Imtech-Pleite Insolvenzverwalter sucht Käufer für Deutschland-Tochter

Die deutsche Tochter des Gebäudeausrüsters Imtech soll als Ganzes verkauft werden. Bisher haben sich bereits rund 40 Kaufinteressenten gemeldet.

Zentrale der Baufirma Imtech in Hamburg Quelle: dpa

Die Deutschland-Tochter des niederländischen Gebäudeausrüsters Imtech soll so schnell wie möglich einen neuen Eigentümer bekommen. Die Beratungsgesellschaft EY (Ernst&Young) sei mit der Suche nach einem Käufer für das insolvente Unternehmen beauftragt worden, teilte Insolvenzverwalter Peter-Alexander Borchardt am Dienstag in Hamburg mit. "Ziel ist es, Imtech als Ganzes zu verkaufen", sagte ein Sprecher Borchardts. Ein Teil der gut 40 Firmen, die sich beim Insolvenzverwalter schon gemeldet hätten, seien auch zu einer Komplettübernahme des Hamburger Unternehmens mit 4000 Mitarbeitern bereit.

Sanierungsexperten sehen vor allem Baudienstleister wie die französische Spie und Caverion aus Finnland als potenzielle Käufer. Ob der selbst angeschlagene Mannheimer Bilfinger -Konzern die Übernahme stemmen könnte, wird dagegen bezweifelt. Interessant für einen Käufer sei vor allem das lukrative Service-Geschäft, glauben Experten. Bis zu einer für November geplanten Eröffnung des Insolvenzverfahrens müsse zumindest klar sein, wer als Käufer infrage komme. "Das wird recht schnell gehen, denn das Interesse ist da", sagte ein mit dem Verkaufsprozess vertrauter Insider.

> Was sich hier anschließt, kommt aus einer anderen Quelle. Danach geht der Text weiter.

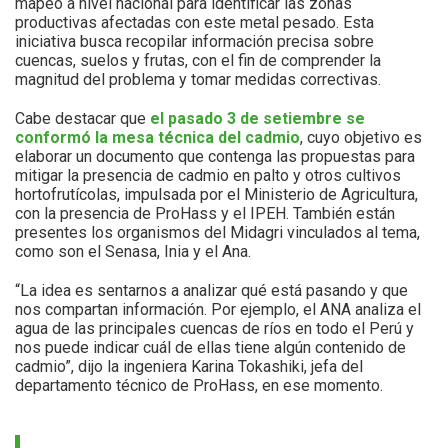
mapeo a nivel nacional para identificar las zonas
productivas afectadas con este metal pesado. Esta
iniciativa busca recopilar información precisa sobre
cuencas, suelos y frutas, con el fin de comprender la
magnitud del problema y tomar medidas correctivas.
Cabe destacar que
el pasado 3 de setiembre se
conformó la mesa técnica del cadmio
, cuyo objetivo es
elaborar un documento que contenga las propuestas para
mitigar la presencia de cadmio en palto y otros cultivos
hortofrutícolas, impulsada por el Ministerio de Agricultura,
con la presencia de ProHass y el IPEH. También están
presentes los organismos del Midagri vinculados al tema,
como son el Senasa, Inia y el Ana.
“La idea es sentarnos a analizar qué está pasando y que
nos compartan información. Por ejemplo, el ANA analiza el
agua de las principales cuencas de ríos en todo el Perú y
nos puede indicar cuál de ellas tiene algún contenido de
cadmio”, dijo la ingeniera Karina Tokashiki, jefa del
departamento técnico de ProHass, en ese momento.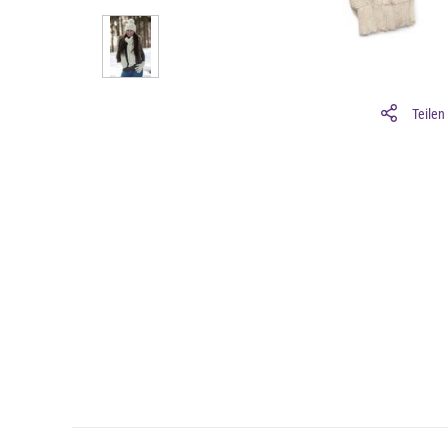
Teilen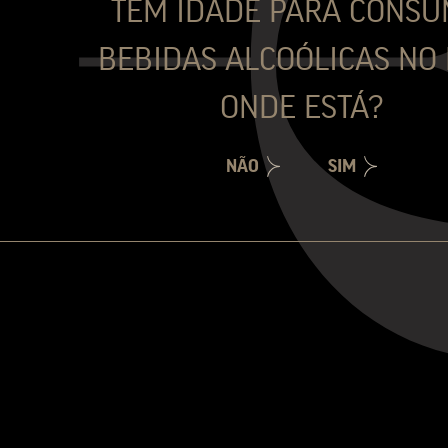
TEM IDADE PARA CONSU
ANO VITIVINÍCOLA E VINDIMA
BEBIDAS ALCOÓLICAS NO 
-2002 foi um dos anos mais secos de que há registo. Durante o Inverno
ONDE ESTÁ?
o seco, a temperatura esteve de tal forma baixa, que o rio Pinhão, qu
nte no período do Natal. Surpreendentemente, quando esperávamos que
NÃO
SIM
ios de Setembro, entre o dia 15 e o dia 22, registaram-se 70 milímetro
sse pela perfeita saúde em que se encontravam as uvas nesta época, o e
 nas nossas quintas no dia 23 de Setembro e o tempo limpo e quente
 os quais foram produzidos nas duas semanas que antecederam as chuv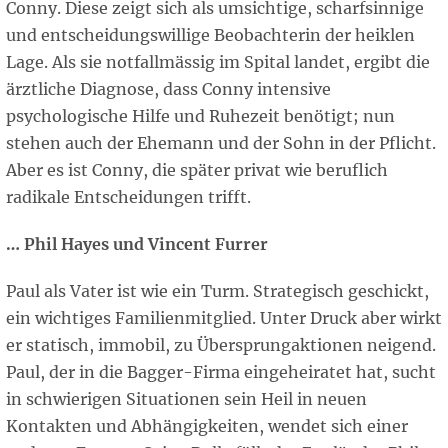
Conny. Diese zeigt sich als umsichtige, scharfsinnige
und entscheidungswillige Beobachterin der heiklen
Lage. Als sie notfallmässig im Spital landet, ergibt die
ärztliche Diagnose, dass Conny intensive
psychologische Hilfe und Ruhezeit benötigt; nun
stehen auch der Ehemann und der Sohn in der Pflicht.
Aber es ist Conny, die später privat wie beruflich
radikale Entscheidungen trifft.
… Phil Hayes und Vincent Furrer
Paul als Vater ist wie ein Turm. Strategisch geschickt,
ein wichtiges Familienmitglied. Unter Druck aber wirkt
er statisch, immobil, zu Übersprungaktionen neigend.
Paul, der in die Bagger-Firma eingeheiratet hat, sucht
in schwierigen Situationen sein Heil in neuen
Kontakten und Abhängigkeiten, wendet sich einer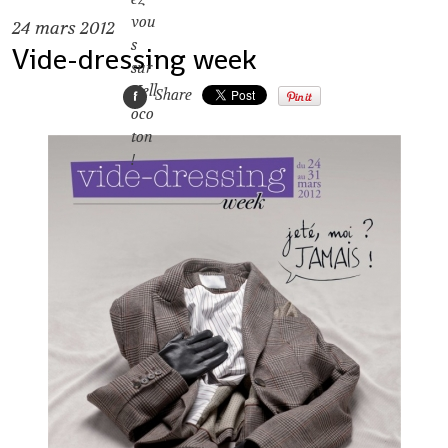
24
mars 2012
Vide-dressing week
Share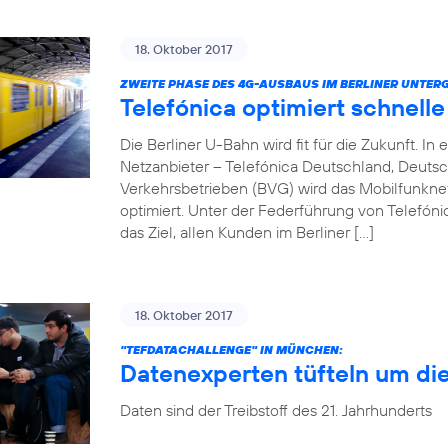
18. Oktober 2017
ZWEITE PHASE DES 4G-AUSBAUS IM BERLINER UNTER
Telefónica optimiert schnell
Die Berliner U-Bahn wird fit für die Zukunft. 
Netzanbieter – Telefónica Deutschland, Deuts
Verkehrsbetrieben (BVG) wird das Mobilfunkn
optimiert. Unter der Federführung von Telefóni
das Ziel, allen Kunden im Berliner […]
18. Oktober 2017
"TEFDATACHALLENGE" IN MÜNCHEN:
Datenexperten tüfteln um di
Daten sind der Treibstoff des 21. Jahrhunderts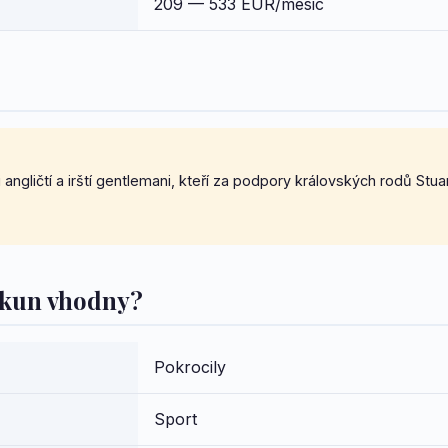
209 — 533 EUR/mesic
i angličtí a irští gentlemani, kteří za podpory královských rodů Stu
o kun vhodny?
Pokrocily
Sport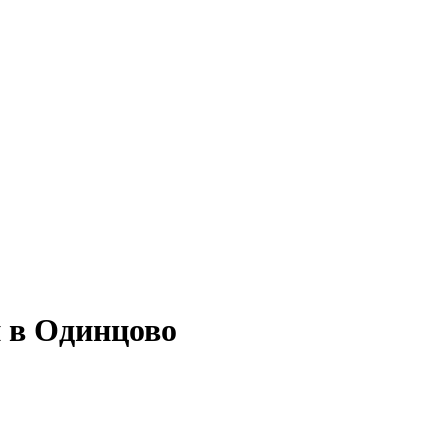
 в Одинцово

Imtech Deutschland war noch vor der Pleite der Mutterfirma in die Insolvenz gerutscht, unter anderem weil eine Zahlung von 21 Millionen Euro aus den Niederlanden ausgeblieben war. Mit der Pleite sind die Verbindungen zu Royal Imtech gekappt. Borchardt versucht seither, das Deutschland-Geschäft auf eigene Beine zu stellen und die 950 Baustellen am Laufen zu halten. Mit Hilfe großer Kunden und der Banken ist ausreichend Liquidität dafür vorhanden. Mit einem Massekredit, den Imtech Deutschland für die Fortführung des Geschäfts in den nächsten drei Monaten braucht, sei spätestens am Mittwoch zu rechnen, sagten mehrere Insider. Das Unternehmen arbeitet an Großbaustellen wie dem neuen Berliner Großflughafen und der Kölner Oper mit.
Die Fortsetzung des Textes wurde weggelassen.